Zania took a deep breath. The village was in sight. Omawit was displaying his trophy at the entrance, all the children crowding around the strange captive with such pale skin, wanting to touch her, regardless of the fact that the young woman was still injured.

“I’ll help you, Angro. I know how important that girl is to you; I can see it in your eyes and the words you use to refer to her. Seeing her like this is hurting you, and your pain is also mine.”

Angro turned and looked into his friend’s eyes. He interpreted Zania’s pain as his own, without realizing that the torment clouding the young scout’s eyes had a different cause.

“I appreciate your concern, Zania. You’re a good friend,” Angro’s hand rested on Zania’s shoulder. That was the only physical gesture she would receive from him. “But you know Omawit is a dangerous rival, best not to get involved with him.”

“I’m not afraid of Omawit,” Zania said with a touch of anger. Why did Angro always underestimate her as a warrior? “If this means I have to face him, then I will.”

Angro thanked Zania once again, and although he accepted her help, the young scout knew that he was still reluctant to value her as she was.
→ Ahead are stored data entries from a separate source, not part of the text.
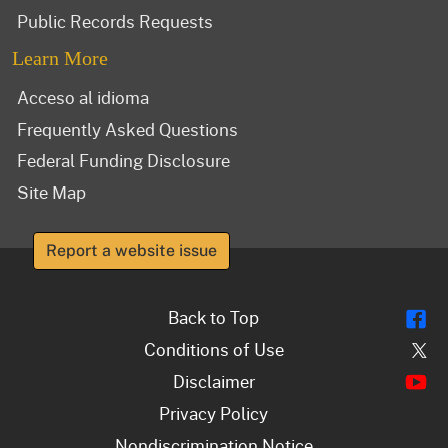
Public Records Requests
Learn More
Acceso al idioma
Frequently Asked Questions
Federal Funding Disclosure
Site Map
Report a website issue
Fl
Back to Top
Tw
Conditions of Use
Y
Disclaimer
Privacy Policy
Nondiscrimination Notice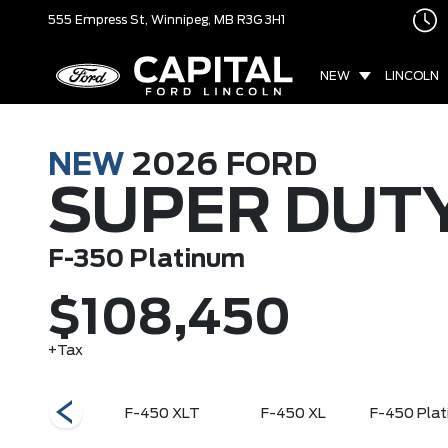
555 Empress St,
Winnipeg, MB
R3G 3H1
NEW
LINCOLN
NEW
2026
FORD
SUPER DUT
F-350 Platinum
$108,450
+Tax
50 King Ranch
F-450 XLT
F-450 XL
F-450 Plat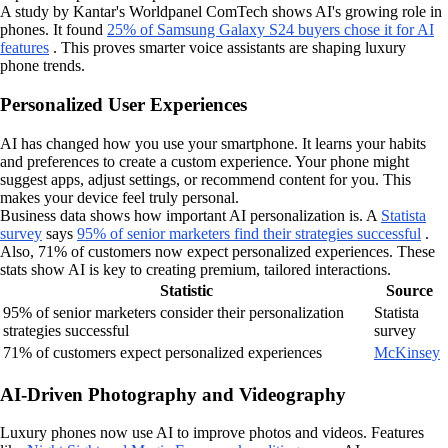
A study by Kantar's Worldpanel ComTech shows AI's growing role in
phones. It found
25% of Samsung Galaxy S24 buyers chose it for AI
features
. This proves smarter voice assistants are shaping luxury
phone trends.
Personalized User Experiences
AI has changed how you use your smartphone. It learns your habits
and preferences to create a custom experience. Your phone might
suggest apps, adjust settings, or recommend content for you. This
makes your device feel truly personal.
Business data shows how important AI personalization is. A
Statista
survey
says
95% of senior marketers find their strategies successful
.
Also, 71% of customers now expect personalized experiences. These
stats show AI is key to creating premium, tailored interactions.
Statistic
Source
95% of senior marketers consider their personalization
Statista
strategies successful
survey
71% of customers expect personalized experiences
McKinsey
AI-Driven Photography and Videography
Luxury phones now use AI to improve photos and videos. Features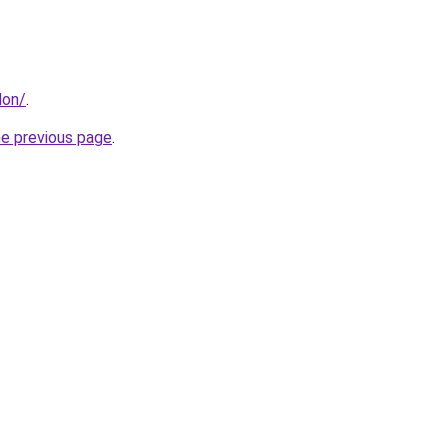
don/
.
he previous page
.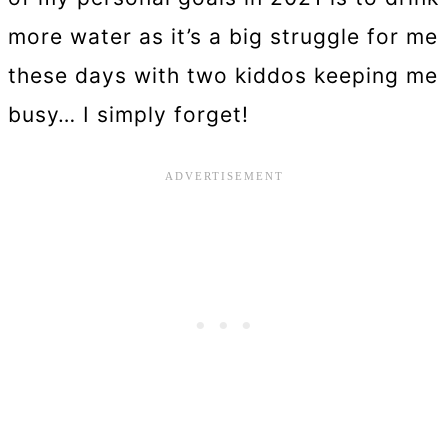
more water as it’s a big struggle for me
these days with two kiddos keeping me
busy… I simply forget!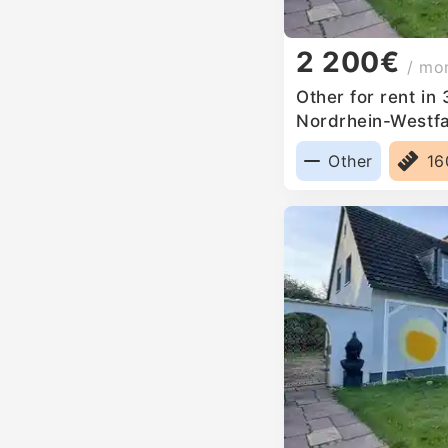
2 200€
/ mo
Other for rent in
Nordrhein-Westf
Other
1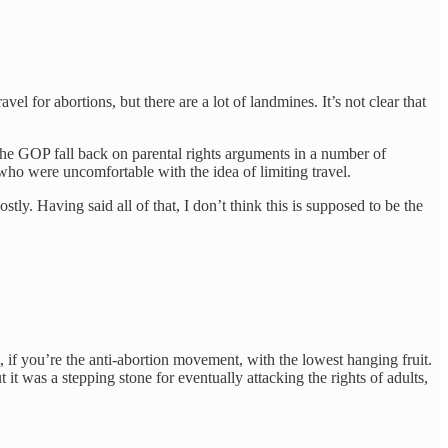
el for abortions, but there are a lot of landmines. It’s not clear that
ng the GOP fall back on parental rights arguments in a number of
 who were uncomfortable with the idea of limiting travel.
stly. Having said all of that, I don’t think this is supposed to be the
if you’re the anti-abortion movement, with the lowest hanging fruit.
t was a stepping stone for eventually attacking the rights of adults,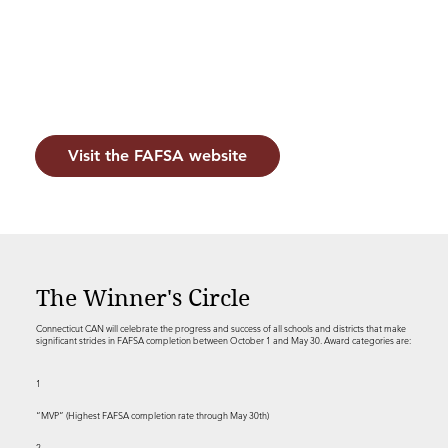
Visit the FAFSA website
The Winner's Circle
Connecticut CAN will celebrate the progress and success of all schools and districts that make
significant strides in FAFSA completion between October 1 and May 30. Award categories are:
1
“MVP” (Highest FAFSA completion rate through May 30th)
2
To Angro, she was like a younger sister, and that filled her with rage.

“What is all this commotion?” asked Owen ‘True Arrow,’ with his powerful voice, upon seeing the crowd around the entrance to the village he led. “Oh, I see,” he said upon noticing the cause of the unusual gathering, “An eteri, a star traveler, claimed by Omawit.”

Omawit bowed his head in respect to the elderly leader, satisfied with the recognition of his possession.

“If you wish to interrogate her, great leader,” Omawit offered the ropes that bound Shaira’s freedom, “I only ask that you respect her integrity, for having claimed her, I intend to make her my concubine.”

As he spoke those last words, Omawit directed his gaze at Angro, who had already entered the village and, towering over everyone with his great height, was watching the scene.

“I authorize you to make her your concubine, Omawit,” Owen said solemnly, “but I forbid you from marrying her because the opranchi do not marry foreigners, much less those who are enemies of our people. The Law of the Ancestors forbids it.”

Omawit nodded respectfully as he handed over Shaira’s bindings to the great chief.

Everyone gathered around Shaira, attentive to the imminent interrogation to which the young star traveler would be subjected.